Сообщают, что кто-то приносил ему эту натуру со здешней живодерной окраины. Может, сам Кикоин и приносил. А с чего началось, почему? Конечно, в музеях искусства есть на полотнах все, даже дохлая птица — можно попробовать писать самому. Но ведь нравилось ему это, доставляло удовольствие. Может, отождествлял он себя, вечно страдающего от язвы желудка, с этой бедной курицей и писал, страдая и сострадая. Мазохизм? Ну и почти неизбежный при этом садизм: он любил посещать жестокие зрелища, вроде кэтча. Не забывал посадить капельку крови на перышки убитой птицы…

Искусствоведы (наряду с изъявлением восторга) высказывают на сей счет самые разнообразные предположения. Пишут, что мучимый болями Сутин сострадает боли и смерти. Что он отождествляет себя с жертвой. Даже и с неживыми предметами. Что он протестует против жестокости человека-мясоеда, невольно обрекающего на смерть невинные жертвы. Протестует против жестокости судьбы, против нашей обреченности. Ведь и живые люди выглядят на его портретах не слишком здоровыми, эти кандидаты на умирание. Они жалки, некрасивы, странно одеты. Они в униформе своих унизительных профессий: в халатах, фартуках… На их лицах — печаль безнадежности. Экспрессионист вообще не стремится передать сходство, он стремится произвести впечатление — порадовать, а скорее — повергнуть в ужас. Видный экспрессионист Сутин в этом преуспел…

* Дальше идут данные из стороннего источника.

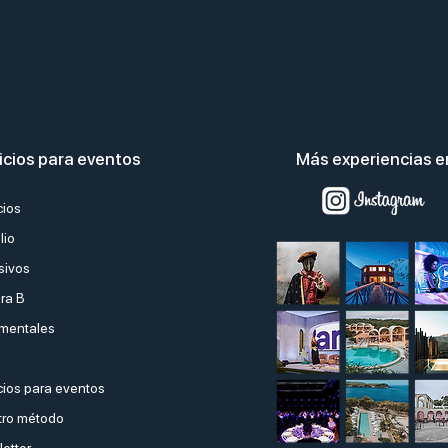
Adobe Dry Law. La ley seca
Fies
llega a Barcelona.
en l
icios para eventos
Más experiencias 
cios
lio
sivos
ra B
mentales
ios para eventos
ro método
etter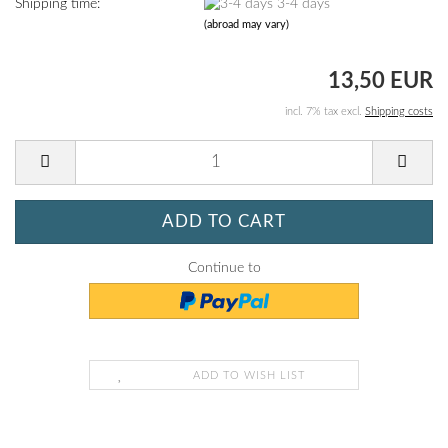
Shipping time:
3-4 days
(abroad may vary)
13,50 EUR
incl. 7% tax excl.
Shipping costs
Continue to
ADD TO WISH LIST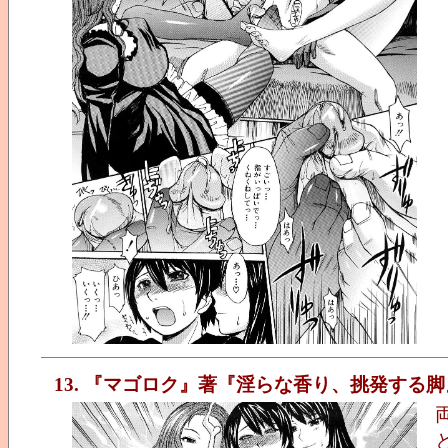
13. 『マゴロク』著『淫らな香り、挑発する脚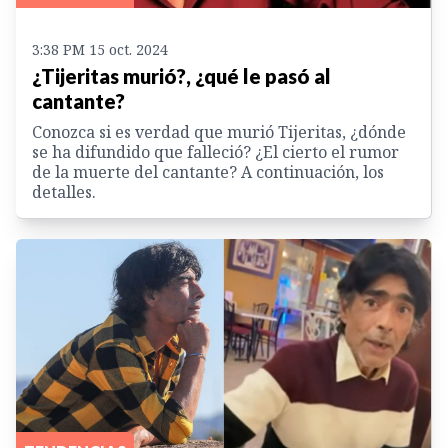
3:38 PM 15 oct. 2024
¿Tijeritas murió?, ¿qué le pasó al
cantante?
Conozca si es verdad que murió Tijeritas, ¿dónde
se ha difundido que falleció? ¿El cierto el rumor
de la muerte del cantante? A continuación, los
detalles.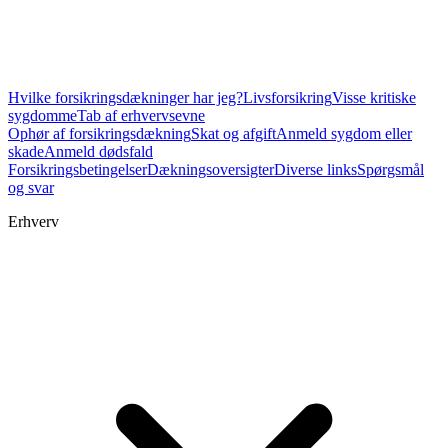
Hvilke forsikringsdækninger har jeg?
Livsforsikring
Visse kritiske
sygdomme
Tab af erhvervsevne
Ophør af forsikringsdækning
Skat og afgift
Anmeld sygdom eller
skade
Anmeld dødsfald
Forsikringsbetingelser
Dækningsoversigter
Diverse links
Spørgsmål
og svar
Erhverv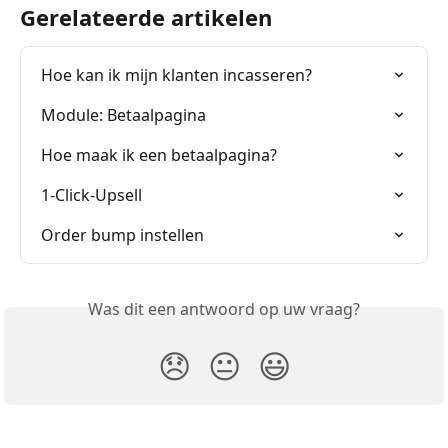
Gerelateerde artikelen
Hoe kan ik mijn klanten incasseren?
Module: Betaalpagina
Hoe maak ik een betaalpagina?
1-Click-Upsell
Order bump instellen
Was dit een antwoord op uw vraag?
😞
😐
😃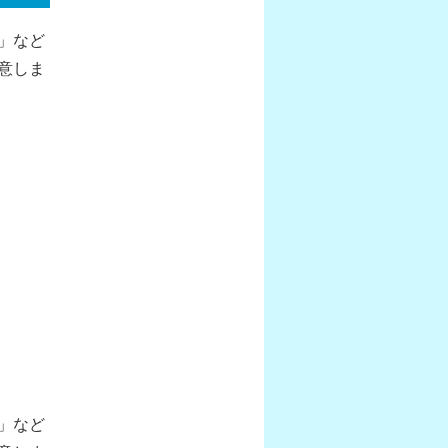
」など
意しま
」など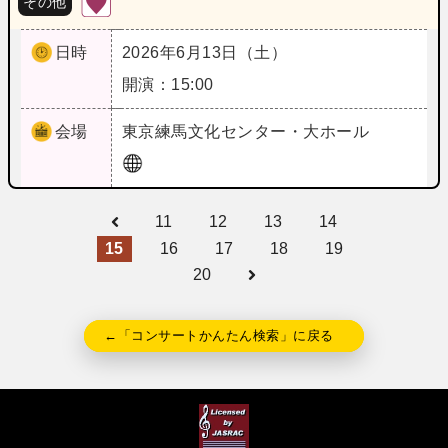
その他
日時
2026年6月13日（土）
開演：15:00
会場
東京
練馬文化センター・大ホール
11
12
13
14
15
16
17
18
19
20
←「コンサートかんたん検索」に戻る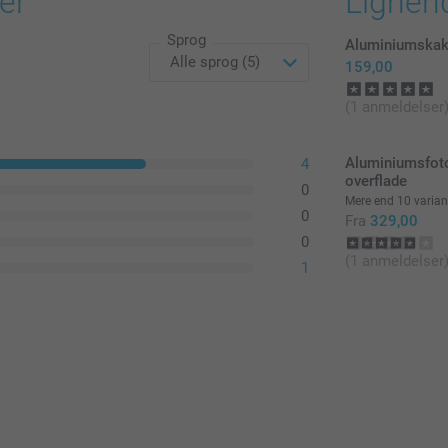
er
Lignen
Sprog
Aluminiumskak
159,00
(1 anmeldelser
Aluminiumsfot
4
overflade
0
Mere end 10 varian
0
Fra
329,00
0
(1 anmeldelser
1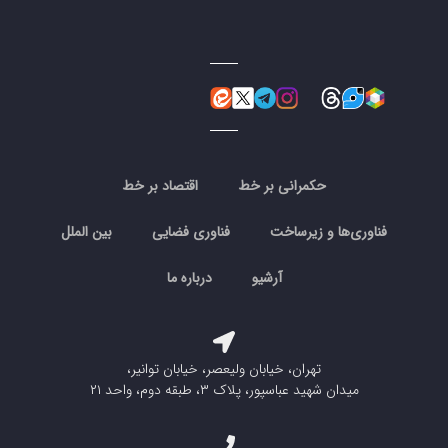
حکمرانی بر خط
اقتصاد بر خط
فناوری‌ها و زیرساخت
فناوری فضایی
بین الملل
آرشیو
درباره ما
تهران، خیابان ولیعصر، خیابان توانیر،
میدان شهید عباسپور، پلاک ۳، طبقه دوم، واحد ۲۱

Боже, как они жалки, эти смертные, как их жаль. Не меньше, чем ощипанных кур, чем ободранного быка. Но и не больше, чем бездушные предметы с его натюрмортов: эти бедные лимоны, эту бедную вилку…

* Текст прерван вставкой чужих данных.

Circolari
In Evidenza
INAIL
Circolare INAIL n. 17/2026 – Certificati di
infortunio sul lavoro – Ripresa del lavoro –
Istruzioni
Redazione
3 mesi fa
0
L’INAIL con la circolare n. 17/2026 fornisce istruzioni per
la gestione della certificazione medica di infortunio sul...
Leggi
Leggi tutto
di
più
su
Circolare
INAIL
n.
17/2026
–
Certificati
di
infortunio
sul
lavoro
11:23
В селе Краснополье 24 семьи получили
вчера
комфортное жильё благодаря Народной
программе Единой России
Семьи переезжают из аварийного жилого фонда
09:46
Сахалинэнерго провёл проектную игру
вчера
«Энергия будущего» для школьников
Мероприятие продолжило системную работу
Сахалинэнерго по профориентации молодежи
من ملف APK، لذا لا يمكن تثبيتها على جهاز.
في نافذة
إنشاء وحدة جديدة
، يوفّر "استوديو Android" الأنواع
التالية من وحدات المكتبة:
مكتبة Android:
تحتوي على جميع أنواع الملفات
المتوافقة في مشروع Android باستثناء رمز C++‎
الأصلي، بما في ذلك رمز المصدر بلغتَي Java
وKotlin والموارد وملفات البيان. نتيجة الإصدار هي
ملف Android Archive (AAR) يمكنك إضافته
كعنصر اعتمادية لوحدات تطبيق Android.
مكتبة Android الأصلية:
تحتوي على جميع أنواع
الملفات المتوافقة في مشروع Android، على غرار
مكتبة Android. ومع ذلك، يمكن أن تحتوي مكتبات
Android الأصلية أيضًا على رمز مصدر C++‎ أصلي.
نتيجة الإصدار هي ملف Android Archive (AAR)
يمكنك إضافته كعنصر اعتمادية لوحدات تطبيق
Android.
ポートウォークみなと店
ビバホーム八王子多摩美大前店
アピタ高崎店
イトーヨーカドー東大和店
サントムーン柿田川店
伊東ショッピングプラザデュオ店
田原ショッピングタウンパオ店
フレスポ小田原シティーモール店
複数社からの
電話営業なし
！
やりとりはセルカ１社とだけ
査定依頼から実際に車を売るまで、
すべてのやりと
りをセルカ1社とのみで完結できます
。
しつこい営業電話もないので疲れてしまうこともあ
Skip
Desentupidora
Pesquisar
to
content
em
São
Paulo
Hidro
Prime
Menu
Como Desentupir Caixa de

А его пейзажи — чудные эти деревья, взметенные ветром, — они накануне гибели. Земля взворочена начинающимся землетрясением… На самом деле природа остается величаво прекрасной, так что землетрясение и ужас, они в душе художника — в его беспокойной и вряд ли здоровой душе.

Но не чувствует ли он первым приближение катастрофы? Что он вообще знает и чувствует?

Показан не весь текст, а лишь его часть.